There were 566 housing units, of which 4.9% were vacant. The homeowner vacancy rate was 1.5% and the rental vacancy rate was 2.7%.

===2010 census===
As of the census of 2010 thru 2017, there were 1,252 people, 399 households, and 284 families residing in the city. The population density was 1150.15 people/mi^{2}(444.07 people/km^{2}). There were 474 housing units at an average density of 393.9 /sqmi. The racial makeup of the city was 97.21% White, 0.67% African American, 0.87% Native American, 0.10% Asian, 0.38% from other races, and 0.77% from two or more races. Hispanic or Latino people of any race were 1.73% of the population.

There were 399 households, out of which 35.3% had children under the age of 18 living with them, 55.6% were married couples living together, 10.5% had a female householder with no husband present, and 28.6% were non-families. 23.3% of all households were made up of individuals, and 9.3% had someone living alone who was 65 years of age or older. The average household size was 2.60 and the average family size was 3.08.

In the city, the population was spread out, with 27.1% under the age of 18, 11.0% from 18 to 24, 29.1% from 25 to 44, 21.7% from 45 to 64, and 11.2% who were 65 years of age or older. The median age was 34 years. For every 100 females, there were 92.8 males. For every 100 females age 18 and over, there were 92.6 males.
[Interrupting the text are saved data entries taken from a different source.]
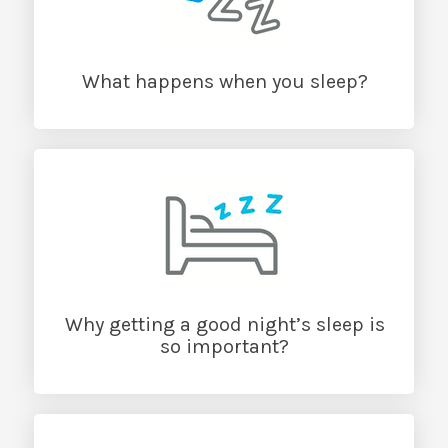
What happens when you sleep?
Why getting a good night’s sleep is
so important?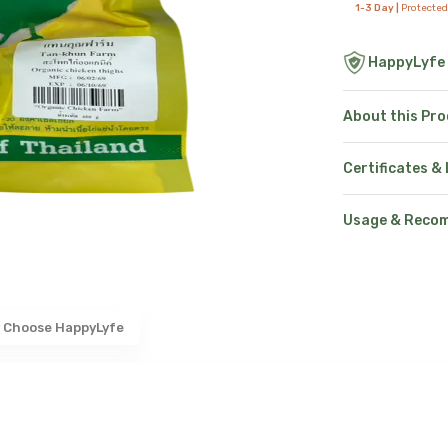
1-3 Day |
Protected
HappyLyfe
About this Pr
Certificates &
Usage & Reco
 Choose HappyLyfe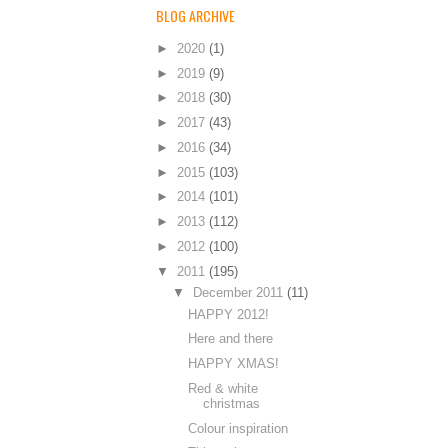
BLOG ARCHIVE
►
2020
(1)
►
2019
(9)
►
2018
(30)
►
2017
(43)
►
2016
(34)
►
2015
(103)
►
2014
(101)
►
2013
(112)
►
2012
(100)
▼
2011
(195)
▼
December 2011
(11)
HAPPY 2012!
Here and there
HAPPY XMAS!
Red & white
christmas
Colour inspiration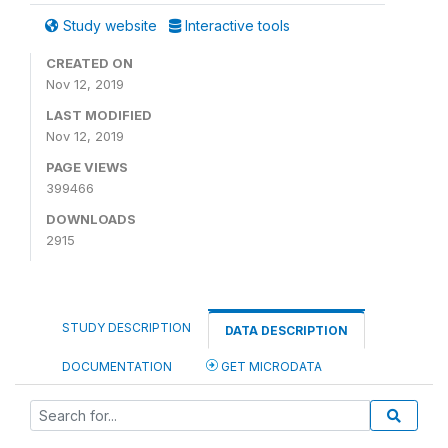
Study website
Interactive tools
CREATED ON
Nov 12, 2019
LAST MODIFIED
Nov 12, 2019
PAGE VIEWS
399466
DOWNLOADS
2915
STUDY DESCRIPTION
DATA DESCRIPTION
DOCUMENTATION
GET MICRODATA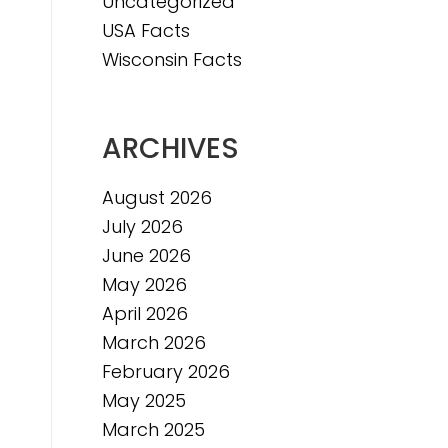
Uncategorized
USA Facts
Wisconsin Facts
ARCHIVES
August 2026
July 2026
June 2026
May 2026
April 2026
March 2026
February 2026
May 2025
March 2025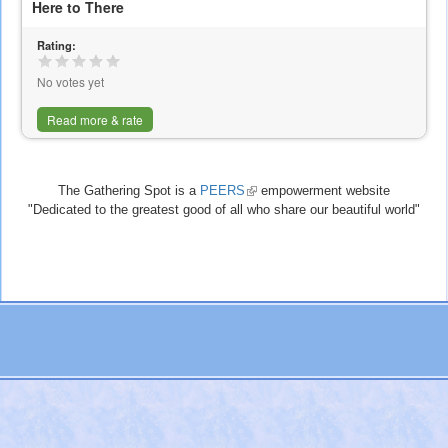
Here to There
Rating:
No votes yet
Read more & rate
The Gathering Spot is a
PEERS
(link
empowerment website
"Dedicated to the greatest good of all who share our beautiful world"
is
external)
The median income for a household in the city was $31,053, and the median income for a family was $39,167. Males had a median income of $28,250 versus $21,406 for females. The per capita income for the city was $15,084. About 11.0% of families and 17.5% of the population were below the poverty line, including 22.9% of those under age 18 and 11.1% of those age 65 or over.